Together they make a great Fred and Ginger, fluidly tripping and tapping around a city that, from its show-stopping opening dance sequence on the tops of cars stranded in a freeway traffic jam, offers a rebuke to every glib put-down of Los Angeles as an ugly, slapped-together string of nothing-you'd-call-a-neighborhoods where no one walks, let alone trips the light fantastic. Angelenos who long ago tired of seeing our city summarized by waving palms and gang warfare will give thanks for choreographer Mandy Moore's fanciful levitation sequence in the Griffith Park Observatory's beautiful planetarium, and for the night-lit vistas of murals, mini-malls and dive bars that turn the landscape into a moody wonderland for love, loss and tooling around on foot.

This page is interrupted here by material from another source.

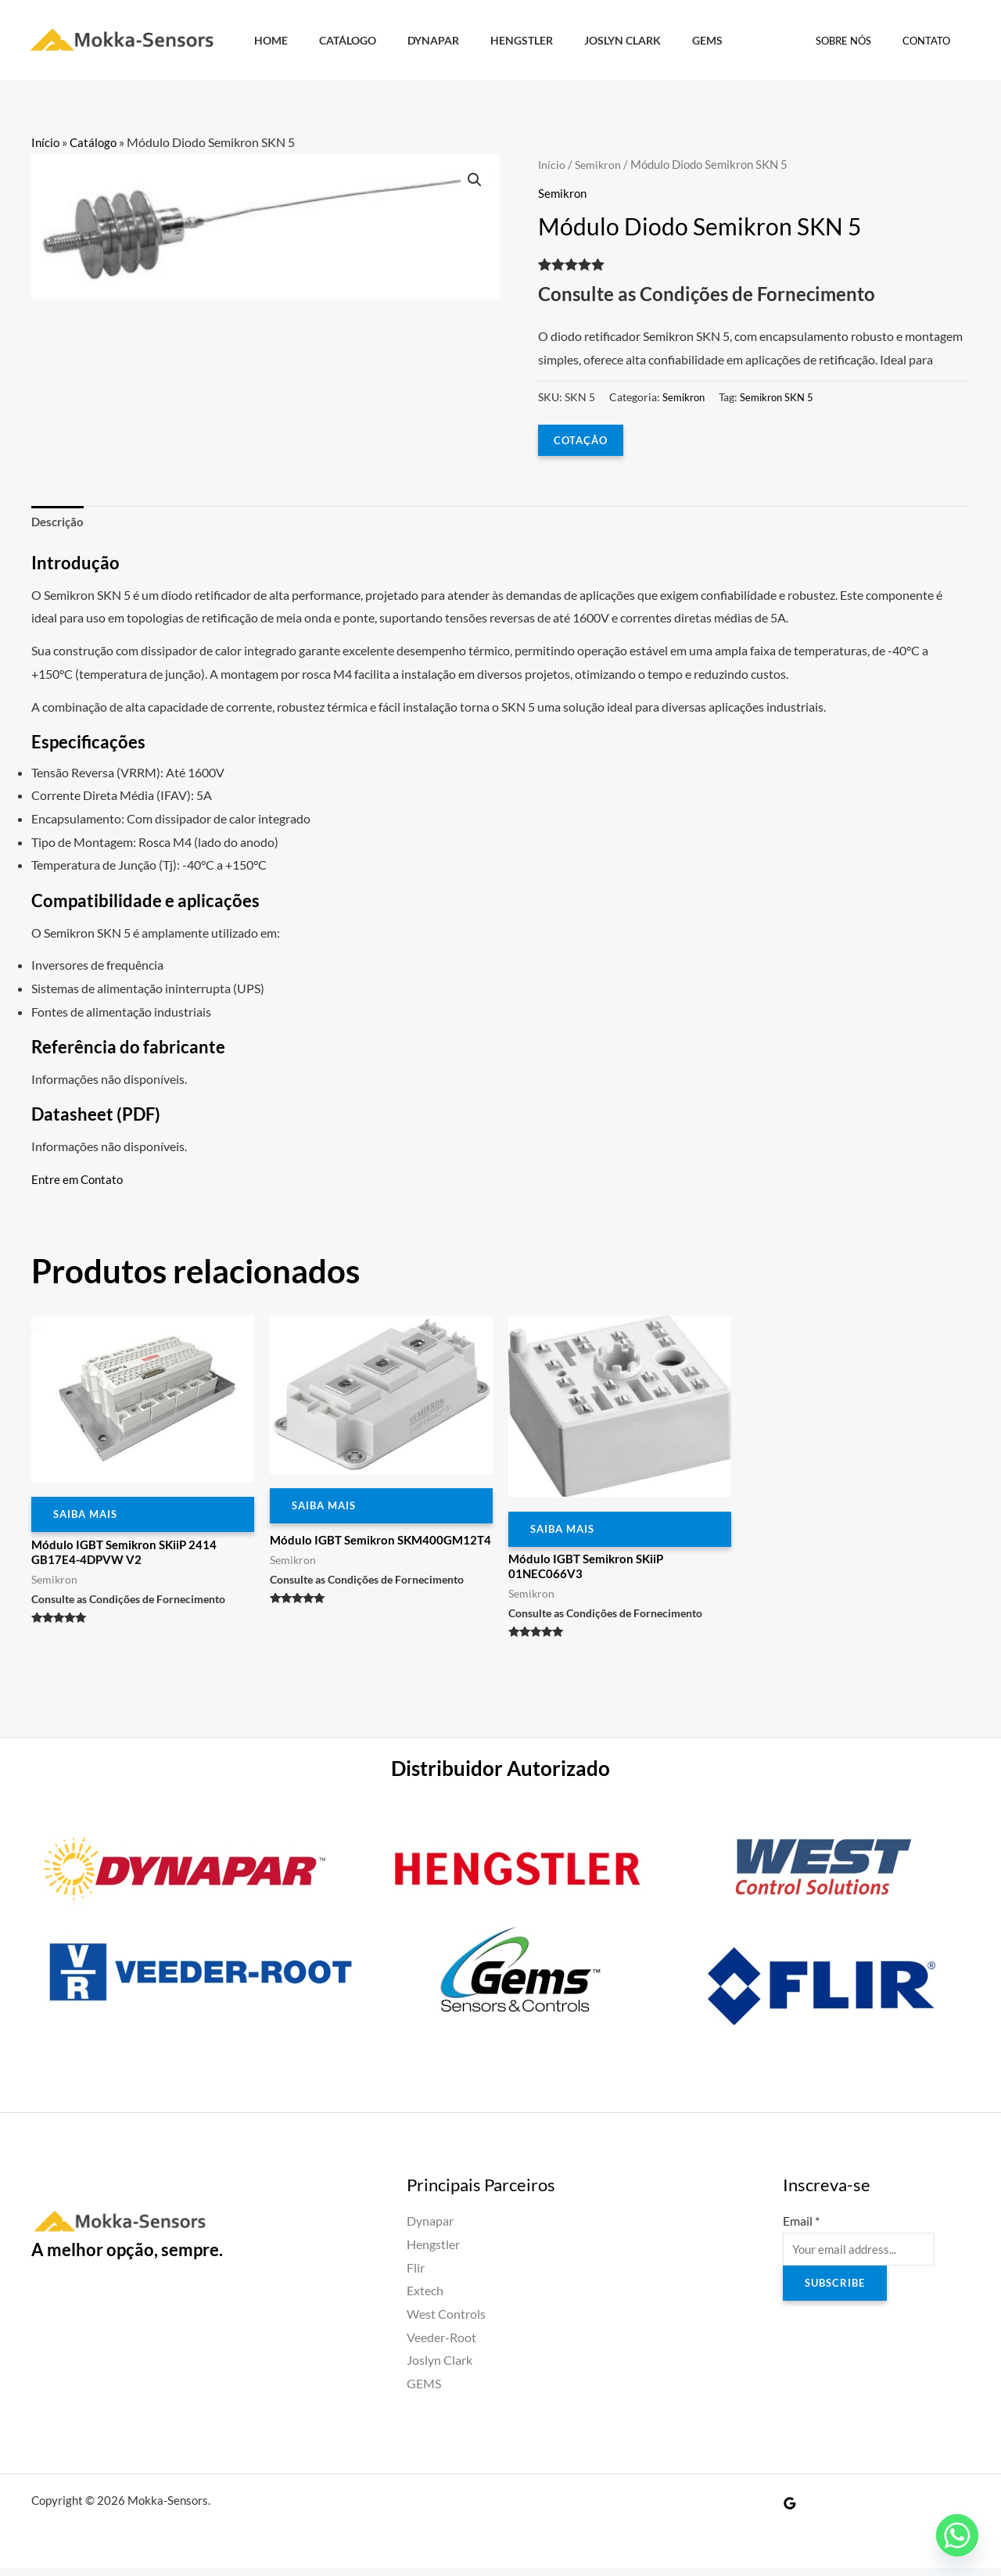 The height and width of the screenshot is (2576, 1001). What do you see at coordinates (59, 523) in the screenshot?
I see `Descrição [tab]` at bounding box center [59, 523].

If you're white, that is. For a movie that seeks to reconcile the old with the new, La La Land's vision of L.A.'s ethnic mix is strangely attenuated once the multi-culti ensemble opening number is out of the way. African-American musician John Legend is shoe-horned into a sub-plot as Sebastian's friend and market-driven boss, who somehow ends up as a member of his band. But Chazelle's Los Angeles is glaringly empty of Latinos, who now outnumber whites and form a pioneering force in the city's vibrant artistic life — especially its song and dance.